Next steps for grid decarbonizationPortugal’s clean energy accomplishments today build on several decisions made in the past: The country chose to invest in new hydropower capacity, and 18 years ago, it ran a large-scale wind auction, Prado noted.
“It was also important that the country didn’t go to a massive investment in solar capacity when the technology was still expensive,” he explained. “Now, Portugal is facing a huge demand of developers to build new PV utility-scale plants, as well as a big demand for decentralized solar projects, taking advantage of a low-cost technology to increase the share of renewable energy in the years to come.”
The country still has a steep task ahead to hit its national target of 85 percent renewables by 2030, Prado added. Major challenges include slow permitting processes and the complexities of balancing ecological impacts with the need for cleaner power.
One way to mitigate delays in permitting new plants is to refurbish old ones.
Portugal has limited landmass to work with, and the best onshore wind sites are already taken, Costa said. But early projects still run 500-kilowatt turbines, while new turbines can produce 6.2 megawatts. Thus, swapping an old turbine for a new one could unlock 12 times the existing capacity. EDP Renewables is doing this strategically to increase production at times when projects aren’t hitting their full export levels; such upgrades produce more clean power throughout the year without necessitating grid investment to handle surges of power.
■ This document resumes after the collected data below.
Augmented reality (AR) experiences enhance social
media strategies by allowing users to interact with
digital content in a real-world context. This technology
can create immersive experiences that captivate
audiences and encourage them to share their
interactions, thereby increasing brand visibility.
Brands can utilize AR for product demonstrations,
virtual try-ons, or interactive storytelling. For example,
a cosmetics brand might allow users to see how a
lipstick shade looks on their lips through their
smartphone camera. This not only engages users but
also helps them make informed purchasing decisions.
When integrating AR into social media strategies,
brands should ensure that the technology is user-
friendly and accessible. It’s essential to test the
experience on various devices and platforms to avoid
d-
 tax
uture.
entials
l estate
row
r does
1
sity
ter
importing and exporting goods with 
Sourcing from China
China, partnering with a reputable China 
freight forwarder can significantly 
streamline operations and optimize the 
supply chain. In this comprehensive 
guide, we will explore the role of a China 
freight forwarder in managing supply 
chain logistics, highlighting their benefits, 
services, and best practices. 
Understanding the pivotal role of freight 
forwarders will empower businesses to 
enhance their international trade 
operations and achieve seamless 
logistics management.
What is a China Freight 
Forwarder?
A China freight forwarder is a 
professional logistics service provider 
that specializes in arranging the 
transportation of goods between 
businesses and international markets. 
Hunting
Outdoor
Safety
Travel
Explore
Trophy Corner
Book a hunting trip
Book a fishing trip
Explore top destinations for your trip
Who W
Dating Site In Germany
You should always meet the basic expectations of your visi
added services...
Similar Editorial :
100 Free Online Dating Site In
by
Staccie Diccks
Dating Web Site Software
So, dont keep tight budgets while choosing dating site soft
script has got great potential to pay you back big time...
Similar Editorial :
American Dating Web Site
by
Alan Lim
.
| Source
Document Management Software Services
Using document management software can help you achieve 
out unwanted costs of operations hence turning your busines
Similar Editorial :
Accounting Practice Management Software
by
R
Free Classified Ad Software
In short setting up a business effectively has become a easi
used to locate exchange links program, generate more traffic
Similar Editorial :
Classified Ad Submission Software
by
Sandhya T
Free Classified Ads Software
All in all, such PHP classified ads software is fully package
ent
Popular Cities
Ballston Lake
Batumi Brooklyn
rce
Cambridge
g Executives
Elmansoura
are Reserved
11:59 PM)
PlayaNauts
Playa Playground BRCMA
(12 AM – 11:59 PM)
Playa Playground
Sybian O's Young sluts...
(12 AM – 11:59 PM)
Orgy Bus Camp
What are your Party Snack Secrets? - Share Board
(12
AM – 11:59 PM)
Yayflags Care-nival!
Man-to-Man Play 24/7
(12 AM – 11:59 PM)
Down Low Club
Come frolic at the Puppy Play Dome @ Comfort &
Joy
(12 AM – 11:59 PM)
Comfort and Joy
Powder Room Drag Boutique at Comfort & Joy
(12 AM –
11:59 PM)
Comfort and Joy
EDP Renewables is also investigating hybrid power plants, which combine wind and solar at the same location.
“If we combine wind and solar, what we see is that there is a big complementarity,” Costa said. “Typically, when we have wind blowing, we don’t have sun. And when we have sun, typically we don’t have that much wind.”
Grouping developments like that dilutes the fixed costs of construction, making them “more rational, economics-wise,” Costa said. In other words, developers can save money compared to building the same resources in separate locations.
Read Next Michigan wants 100 percent of its electricity to be clean by 2040 Izzy RossPortugal currently has no large stand-alone battery storage plants, though some batteries sit alongside solar or wind projects. The storage built into the hydropower networks has sufficed until now to balance swings in other forms of generation. But as renewables push ever higher in their share of electricity production, the need to rapidly store and discharge power will call for more batteries, Costa said.
The most ambitious part of Portugal’s clean energy expansion isn’t even happening within Portugal’s terrestrial borders. Having tapped the choicest onshore locations, the power sector will grow wind installations by looking offshore, in waters so deep they demand floating turbines. A few pathbreaking projects globally have proved this is possible, but it remains far less mature than the offshore turbines mounted to shallower sea bottoms.
Back in 2011, EDP Renewables tested a 2-megawatt floating turbine supplied by American company Principle Power, and it valiantly survived pummeling by 17-meter waves off northern Portugal. The company followed up with three 8.4-megawatt floating turbines, and even managed to secure project financing from the European Investment Bank.
“We have a lender who is confident about the cash flows that will be generated by the project and is not relying on any kind of guarantees from the sponsor,” Costa said.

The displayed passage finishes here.